Some, like the Deniouses, go for a week: Others sign on for much longer, often bunking with a local family, squeezing in sightseeing when they can. They teach kids English in Central America through programs like Cross-Cultural Solutions (https://www.crossculturalsolutions.org) and Ambassadors for Children (https://www.ambassadorsforchildren.org), do research on migrating Grey Whales in the Pacific Ocean with the Earthwatch Institute (https://www.earthwatch.org), build houses in Mississippi with Habitat for Humanity (https://www.habitat.org) and repair trails in New Hampshire with the Appalachian Mountain Club (https://www.outdoors.org).
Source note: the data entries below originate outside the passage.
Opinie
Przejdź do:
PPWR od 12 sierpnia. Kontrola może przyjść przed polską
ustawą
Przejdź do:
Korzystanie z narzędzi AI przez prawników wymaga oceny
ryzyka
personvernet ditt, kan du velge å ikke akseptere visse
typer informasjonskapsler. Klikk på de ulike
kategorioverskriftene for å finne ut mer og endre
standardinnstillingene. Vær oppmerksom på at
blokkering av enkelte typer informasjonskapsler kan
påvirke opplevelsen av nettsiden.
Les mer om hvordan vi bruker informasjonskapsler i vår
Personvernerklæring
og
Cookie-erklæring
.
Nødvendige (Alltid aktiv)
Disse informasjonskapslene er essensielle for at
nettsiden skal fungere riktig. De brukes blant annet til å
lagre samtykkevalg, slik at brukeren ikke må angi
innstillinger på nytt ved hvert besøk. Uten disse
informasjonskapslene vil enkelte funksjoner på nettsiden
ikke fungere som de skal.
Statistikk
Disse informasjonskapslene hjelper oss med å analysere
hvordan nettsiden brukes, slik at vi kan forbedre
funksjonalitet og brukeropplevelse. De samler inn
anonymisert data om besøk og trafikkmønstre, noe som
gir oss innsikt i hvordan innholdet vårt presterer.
“Our family likes to do stuff, not just sit around on the beach,” explains Chicagoan Rose Thomas, whose three college-age daughters will be joining her and her husband, Andy, on a Habitat for Humanity project in Mississippi this spring, just after they celebrate one daughter’s graduation. The parent-child dynamic shifts too, she explains, as everyone learns new skills together. (Ready to roof a house?) “You feel such a sense of accomplishment when you leave,” she said, “And you go home with a tan!”
What makes them do it? Maybe it’s seeing the relentless images of the devastation wrought by Hurricane Katrina or the tsunami in Indonesia. Maybe it’s the example being set by stars like Oprah Winfrey, Brad Pitt and Angelina Jolie. Maybe it’s the growing concern over the environment. One mom told me that her family volunteered in Guatemala because her child had been adopted there. For others, it’s simply the desire to share new experiences with nearly grown kids.
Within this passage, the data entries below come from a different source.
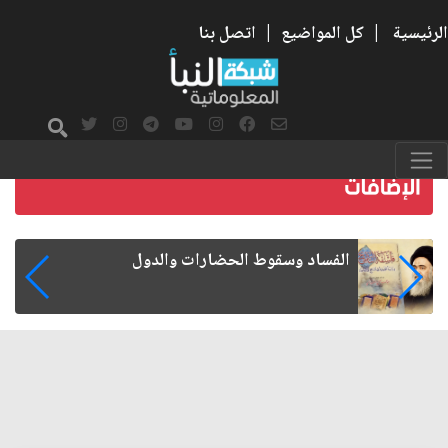
الرئيسية
|
كل المواضيع
|
اتصل بنا
رواتب الموظفين على صفيح ساخن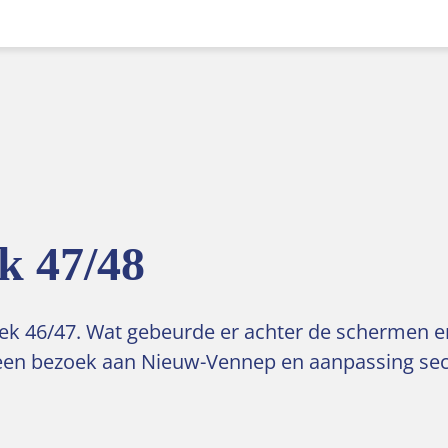
k 47/48
ek 46/47. Wat gebeurde er achter de schermen en 
e een bezoek aan Nieuw-Vennep en aanpassing sec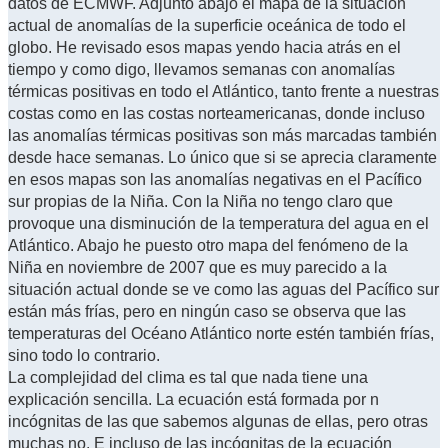
datos de ECMWF. Adjunto abajo el mapa de la situación
actual de anomalías de la superficie oceánica de todo el
globo. He revisado esos mapas yendo hacia atrás en el
tiempo y como digo, llevamos semanas con anomalías
térmicas positivas en todo el Atlántico, tanto frente a nuestras
costas como en las costas norteamericanas, donde incluso
las anomalías térmicas positivas son más marcadas también
desde hace semanas. Lo único que si se aprecia claramente
en esos mapas son las anomalías negativas en el Pacífico
sur propias de la Niña. Con la Niña no tengo claro que
provoque una disminución de la temperatura del agua en el
Atlántico. Abajo he puesto otro mapa del fenómeno de la
Niña en noviembre de 2007 que es muy parecido a la
situación actual donde se ve como las aguas del Pacífico sur
están más frías, pero en ningún caso se observa que las
temperaturas del Océano Atlántico norte estén también frías,
sino todo lo contrario.
La complejidad del clima es tal que nada tiene una
explicación sencilla. La ecuación está formada por n
incógnitas de las que sabemos algunas de ellas, pero otras
muchas no. E incluso de las incógnitas de la ecuación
For example, last year, Mindy Sink and her daughter, Caroline, from Treasure Island, Fla., volunteered in Kenya working with children to celebrate Mindy’s 60th birthday and Caroline’s college graduation. “We wanted to celebrate in a meaningful way,” Mindy explained. “It was one of the single best travel experiences of my life and to be able to do this with my daughter made it even more special. We’ll both have the memories forever.”
“There’s nothing like it,” said Raul Ortega, who, this month, will lead a group of Connecticut teens, including his daughter Rae and my daughter Melanie, on a trip to Ecuador to complete a building project with a group from our community (https://www.buildersbeyondborders.org). “Being a refugee from Cuba and having received help from many people, giving back has special meaning,” he explained.
Whatever the motivation, using vacation time to help those less fortunate or to help the environment clearly has struck a chord with American families. The National Leisure Travel Monitor, an annual survey of the travel habits, preferences and intentions of active leisure travelers conducted by Yesawich, Pepperdine, Brown and Russell and Yankelovich Partners, indicates that as many as 5 million households took some sort of volunteer vacation last year to support a humanitarian cause or help people in need. “This is the first time we measured this phenomenon and were surprised by how large the number was,” said Peter Yesawich.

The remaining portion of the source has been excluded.